[DATA TO EXAMINE]
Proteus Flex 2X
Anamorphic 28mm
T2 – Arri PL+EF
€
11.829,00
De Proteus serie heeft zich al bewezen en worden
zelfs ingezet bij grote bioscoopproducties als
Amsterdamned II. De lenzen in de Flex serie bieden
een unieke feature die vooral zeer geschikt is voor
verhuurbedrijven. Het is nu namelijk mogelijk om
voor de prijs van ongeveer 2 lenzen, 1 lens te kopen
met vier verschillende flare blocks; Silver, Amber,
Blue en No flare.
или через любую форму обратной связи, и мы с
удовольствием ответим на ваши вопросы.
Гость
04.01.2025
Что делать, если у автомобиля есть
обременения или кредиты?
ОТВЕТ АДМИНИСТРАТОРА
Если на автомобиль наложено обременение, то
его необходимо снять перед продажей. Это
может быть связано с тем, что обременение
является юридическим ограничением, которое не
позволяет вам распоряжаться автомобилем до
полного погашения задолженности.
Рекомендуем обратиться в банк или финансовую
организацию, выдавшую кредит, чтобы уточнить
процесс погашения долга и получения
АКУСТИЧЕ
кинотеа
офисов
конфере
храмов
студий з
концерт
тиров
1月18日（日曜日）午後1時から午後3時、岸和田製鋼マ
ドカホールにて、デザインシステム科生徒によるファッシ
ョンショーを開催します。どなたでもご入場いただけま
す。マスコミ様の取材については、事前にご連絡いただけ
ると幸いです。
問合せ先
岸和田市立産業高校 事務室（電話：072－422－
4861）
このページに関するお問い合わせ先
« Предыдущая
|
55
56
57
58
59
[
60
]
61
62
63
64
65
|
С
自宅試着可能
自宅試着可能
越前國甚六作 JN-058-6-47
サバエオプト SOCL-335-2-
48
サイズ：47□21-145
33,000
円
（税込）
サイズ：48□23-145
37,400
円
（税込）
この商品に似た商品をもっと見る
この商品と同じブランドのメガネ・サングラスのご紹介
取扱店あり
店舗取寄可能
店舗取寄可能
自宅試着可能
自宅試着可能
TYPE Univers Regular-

[TO DO] In the listing above, find every line with the word "Proteus" and copy it out.

[RESPONSE]
Proteus Flex 2X
De Proteus serie heeft zich al bewezen en worden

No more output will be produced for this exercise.